Entgegnung: Wenn der Verfasser Jesus und den Vater in Vers 1 hätte unterscheiden wollen, dann hätte er das auch so klar und deutlich getan wie in Vers 2.
2. Der Begriff „unser/der Herr und Retter (Jesus Christus)“ ist zu einer festen Formel geworden, sodass in dem Gebrauch des Wortes „GOTT“ in Vers 1 die Absicht gelegen haben muss, GOTT und Jesus voneinander zu unterscheiden.
Entgegnung: Den Verfassern muss die Freiheit zugestanden werden, eine formelhafte Bezeichnung auch variieren zu können.
3. Die Stellung des Pronomens hemon (unser) zwischen den zwei Nomen - theou (GOTT) und soteros (Retter) - trennt beide und unterscheidet sie daher.

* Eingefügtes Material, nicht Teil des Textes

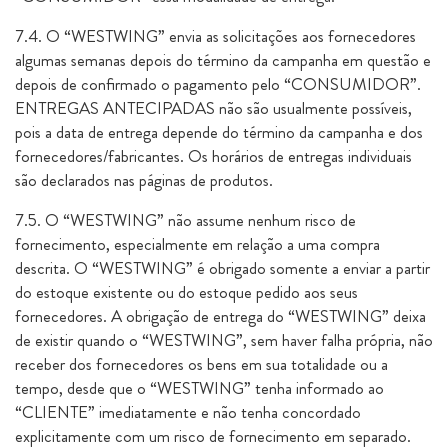
7.4. O “WESTWING” envia as solicitações aos fornecedores
algumas semanas depois do término da campanha em questão e
depois de confirmado o pagamento pelo “CONSUMIDOR”.
ENTREGAS ANTECIPADAS não são usualmente possíveis,
pois a data de entrega depende do término da campanha e dos
fornecedores/fabricantes. Os horários de entregas individuais
são declarados nas páginas de produtos.
7.5. O “WESTWING” não assume nenhum risco de
fornecimento, especialmente em relação a uma compra
descrita. O “WESTWING” é obrigado somente a enviar a partir
do estoque existente ou do estoque pedido aos seus
fornecedores. A obrigação de entrega do “WESTWING” deixa
de existir quando o “WESTWING”, sem haver falha própria, não
receber dos fornecedores os bens em sua totalidade ou a
tempo, desde que o “WESTWING” tenha informado ao
“CLIENTE” imediatamente e não tenha concordado
explicitamente com um risco de fornecimento em separado.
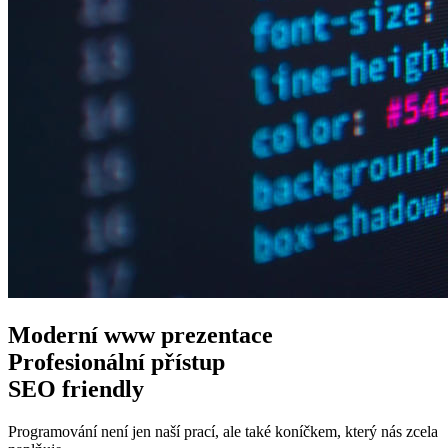
Moderní www
prezentace
Profesionální
přístup
SEO
friendly
Programování není jen naší prací, ale také koníčkem, který nás zcela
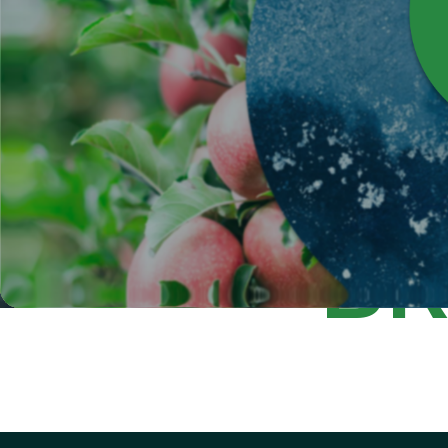
自然との調和を大切に
地球全体の健やかな未来を
に挑戦を続けていきま
BR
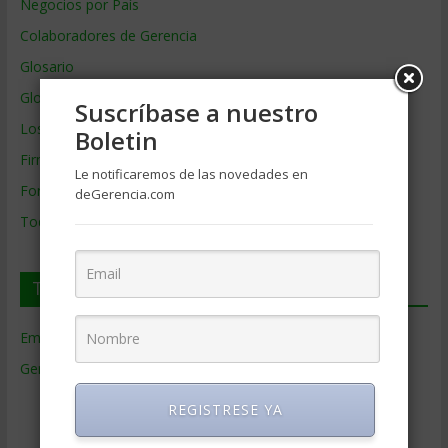
Negocios por País
Colaboradores de Gerencia
Glosario
Glosario Inglés – Español
Suscríbase a nuestro
Los mejores MBA
Boletin
Firmas de Gerencia
Le notificaremos de las novedades en
Formación de Gerencia
deGerencia.com
Todos los Temas
Temas de Gerencia
Empresas de Gerencia
(38)
Gerencia
(9.481)
Ciencias Económicas
(80)
REGISTRESE YA
Contabilidad
(466)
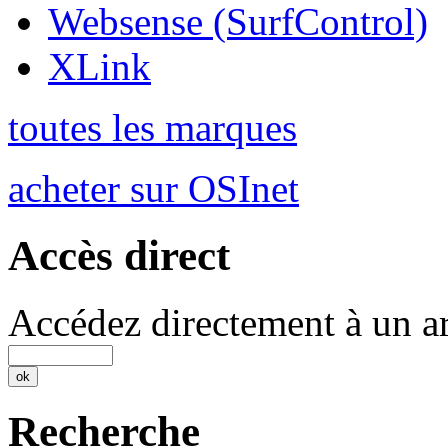
Websense (SurfControl)
XLink
toutes les marques
acheter sur OSInet
Accès direct
Accédez directement à un ar
Recherche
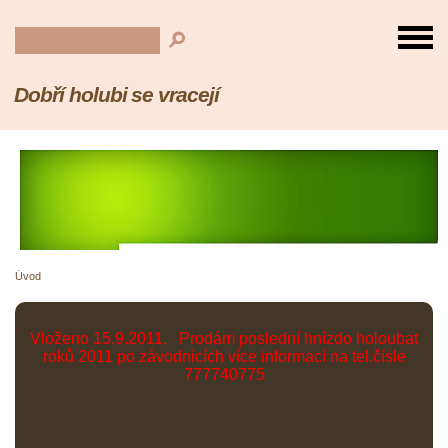
Dobří holubi se vracejí
Úvod
Vloženo 15.9.2011. Prodám poslední hnízdo holoubat
roků 2011 po závodnicích více informací na tel.čísle
777740775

Entgegnung: Wenn zwei Nomen einen Artikel haben, dann gilt das Personalpronomen auch für beide.
4. Wenn Petrus den ersten und den zweiten Petrusbrief geschrieben haben sollte, dann wird er bestimmt nicht in dem einen Brief von dem „GOTT und Vater unseres Herrn Jesus Christus“ gesprochen haben (1. Petr 1, 3) und Jesus dann in dem zweiten Brief „GOTT“ genannt haben (2. Petr 1, 1). Hinzu kommt, dass Petrus in keiner seiner Predigten, die uns in der Apostelgeschichte überliefert worden sind, Jesus auch nur einmal „GOTT” genannt hat.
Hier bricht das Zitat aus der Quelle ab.